Before his shift, he would descend the stairway to the locker room to change into his uniform. He would go to lunch, acquire rain gear or other equipment from the lower level during the day. At a minimum, he would traverse the stairs six times per day. The stairs were without defect and consisted of ten steps to a landing and an additional ten steps to ground level. At the time of the accident, he was returning to the lower level locker room, when his knee gave out after three steps, causing him to fall seven stairs to the landing below. He injured his back and right knee. A denial of the right knee injury was not presented to the appellate court.
The appellate court noted the two types of risks involved in this case: risk personal to the employee and neutral risk. The weak knee is a personal risk. The stairs are a neutral or common risk. The court found six times per day use was sufficient to expose the employee to a “common risk” more frequently than that to which the general public was exposed. The risk was increased on a quantitative basis because he was “continually forced to use the staircase” by his employer for his personal comfort and for work-related activities. The court also noted that the employer knew of the prior knee injury but placed him in a position of an increased risk based on a quantitative analysis. The risk was no longer neutral because of the frequency (repetitiveness) with which the claimant was required to traverse the stairs with his known weak knee.

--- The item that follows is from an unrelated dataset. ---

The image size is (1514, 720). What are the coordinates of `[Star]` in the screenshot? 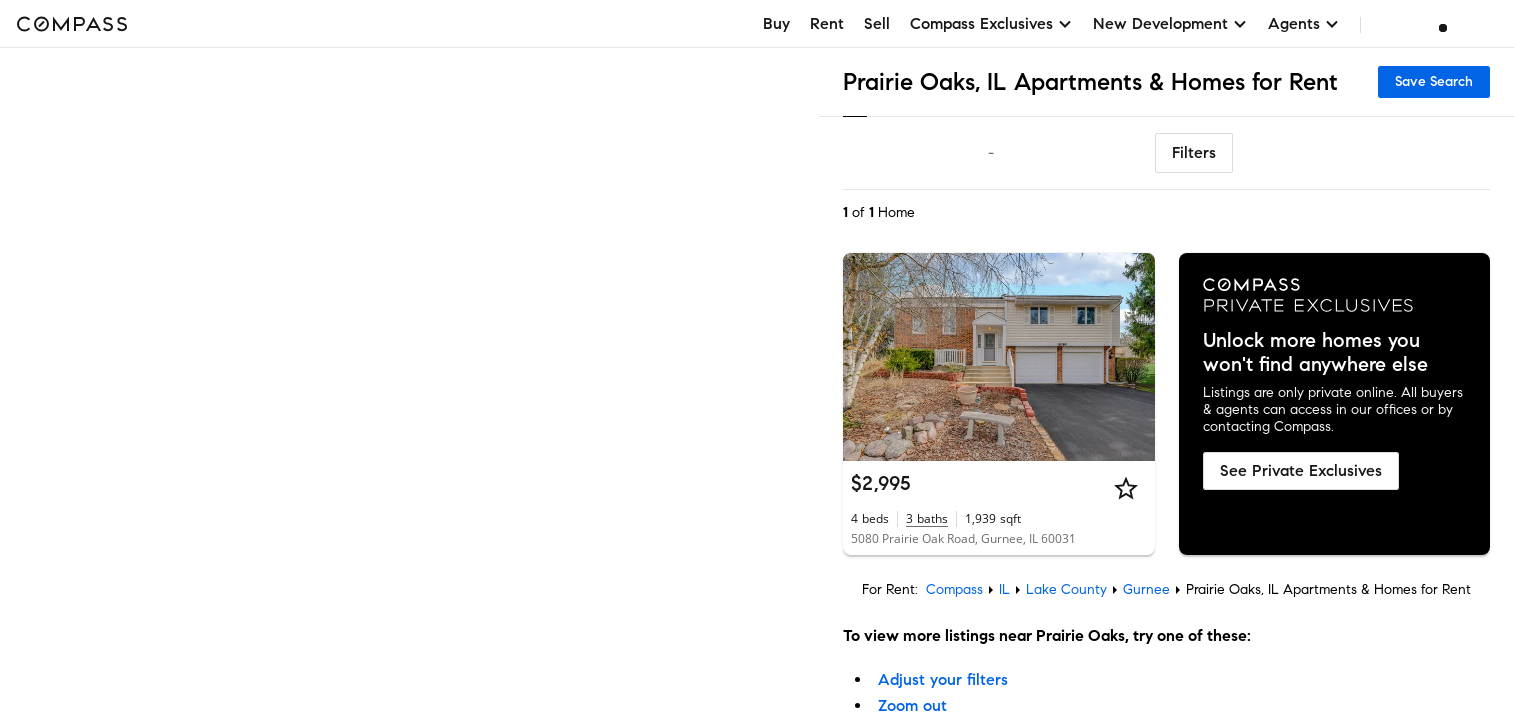 It's located at (1126, 488).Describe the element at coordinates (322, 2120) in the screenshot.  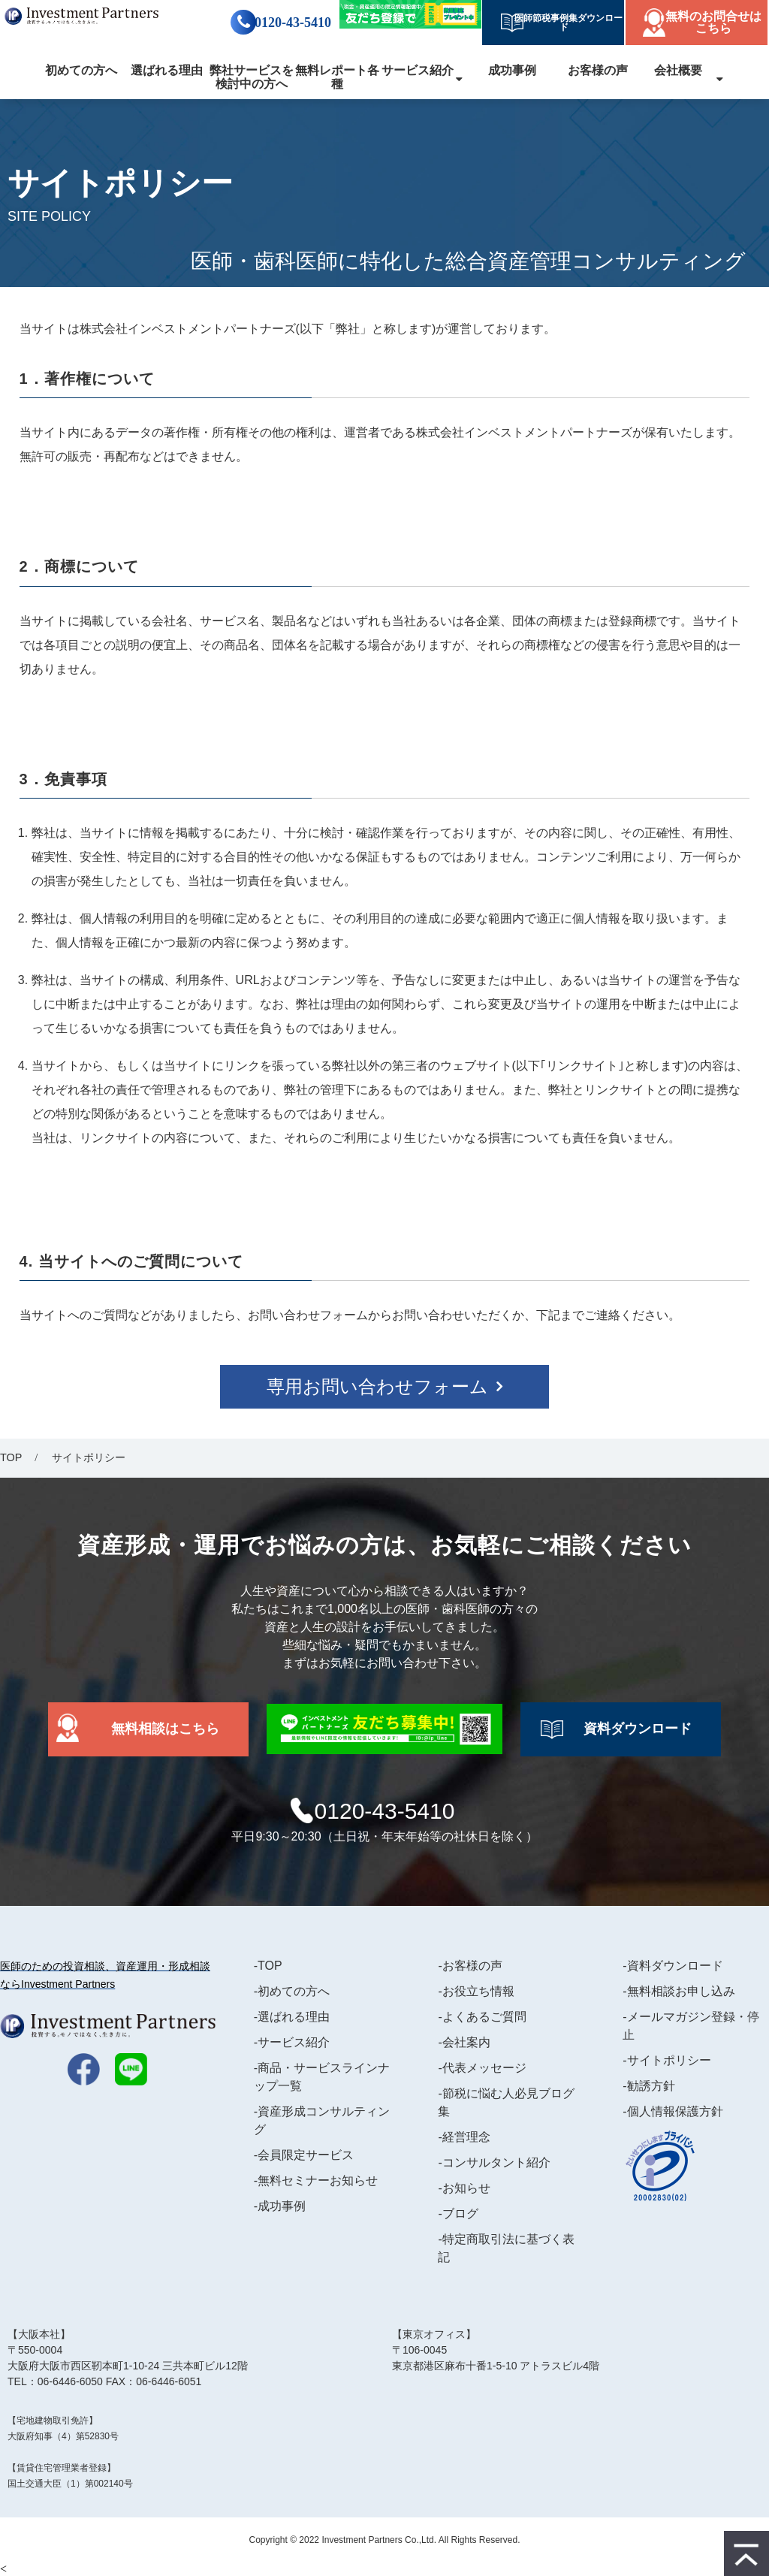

This appears to create a new exception to the general rule of non-compensability for personal risk in an area of neutral risk where the employer has knowledge of the claimant’s pre-existing condition or weakness. Of course, this not only expands the compensability of fall down cases, but brings into question where (how many times per day) is the quantitative line drawn and what action should be taken when the employer has “knowledge” of the pre-existing condition or weakness. Apparently, judicial activism on the part of the appellate courts to expand compensability is alive and well.